Michael A. Littman
Attorney at Law
P.O. Box 1839
Arvada, CO 80001
May 7, 2021
United States Securities & Exchange Commission
Division of Corporation Finance
Office of Trade and Services
Attn: Taylor Beech or Katherine Bagley
Washington, D.C 20549
|Preliminary Information Statement on Schedule 14C|
|Filed January 22, 2021|
|File No. 000-54830|
In response to the Commission’s letter dated January 22, 2021 in the matter referenced above, an amended Preliminary Information Statement on Schedule 14C has been filed on the EDGAR system. Below please find the following corresponding answers addressed in the amendment:
Preliminary Information Statement on Schedule 14C filed January 22, 2021
The Company and the Proposals, page 1
1. We understand, although it is not clear from your filing, that Mr. Chang is the only stockholder that has approved, or will approve, Proposal 1. Given that the required vote to approve Proposal 1 is a majority of the outstanding shares of common stock of the company, that the certificate of designations for your Series A Preferred Stock indicates your Series A Preferred Stock has no voting rights, and your disclosure that Mr. Chang holds only 40.78% of your common stock, please tell us how this proposal was approved and why the company is not required to file a proxy statement on Schedule 14A. Please also revise your disclosure to consistently refer to the “Majority Shareholder” in the singular form if Mr. Chang is the only stockholder that has approved the proposal.
ANSWER: The beneficial shareholder table has been edited to reflect that Mr. Chang holds 54% of the common stock. Language has also been edited throughout to indicate only one Majority Shareholder.
Executive Compensation, page 5
2. Given that you have opted to include Executive Compensation disclosure, please revise to include the required disclosure for your fiscal year 2020. See Items 402(m) through (r) of Regulation S-K.
ANSWER: The Executive Compensation section has been revised to include the fiscal year 2020.
Beneficial Ownership, page 8
3. Your tabular disclosure indicates that 400,000,000 shares of Series A Preferred Stock has been issued to Mr. Chang, but your footnote disclosure references 400,000,000 shares of common stock issuable upon the conversion of those shares of Series A Preferred Stock.

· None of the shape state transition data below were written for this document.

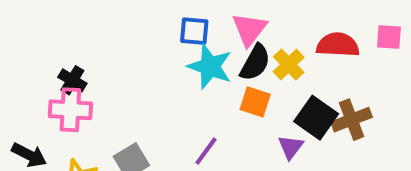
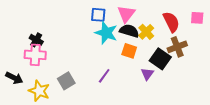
red semicircle: (338, 45) -> (171, 22), turned 60
black semicircle: (255, 63) -> (129, 31), turned -102
brown cross: (352, 120) -> (177, 47), moved

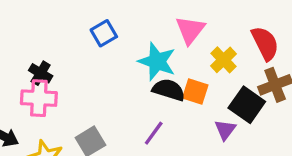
blue square: (98, 15) -> (104, 33), moved, turned -35
black semicircle: (129, 31) -> (169, 90), moved

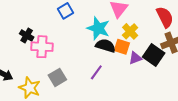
yellow cross: (224, 60) -> (130, 31), moved
pink cross: (39, 98) -> (42, 47), moved
purple triangle: (225, 130) -> (135, 58), moved, turned 32

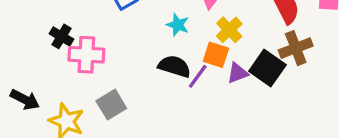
cyan star: (98, 28) -> (178, 25), size x0.6
black semicircle: (105, 46) -> (174, 66), moved
purple line: (96, 72) -> (198, 76), moved

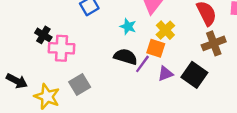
black square: (267, 68) -> (194, 75), moved
purple triangle: (238, 73) -> (165, 74), moved

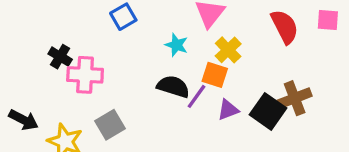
brown cross: (214, 43) -> (295, 98), moved

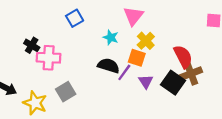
red semicircle: (285, 27) -> (183, 57), moved
purple triangle: (228, 110) -> (146, 81), turned -42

Given the difference in voting power between the common stock and the Series A Preferred Stock, please clarify whether Mr. Chang has converted, or plans to convert, his shares of non-voting Series A Preferred Stock into shares of voting common stock prior to the date of the definitive information statement. As a related matter, please amend your disclosure to clearly disclose when, how many, and to whom preferred shares have been issued, considering that the disclosure in your 10-Q filed November 24, 2020 indicates that there are no issued and outstanding Preferred Shares, and your preliminary information statement indicates that there are 1,000,000,000 shares of Series A Preferred Stock issued and outstanding.
ANSWER: The Beneficial Ownership table has been amended. Mr. Chang converted the 400,000,000 Series A Preferred Stock into common shares on February 16, 2021.
We hope these amendments meet with your satisfaction.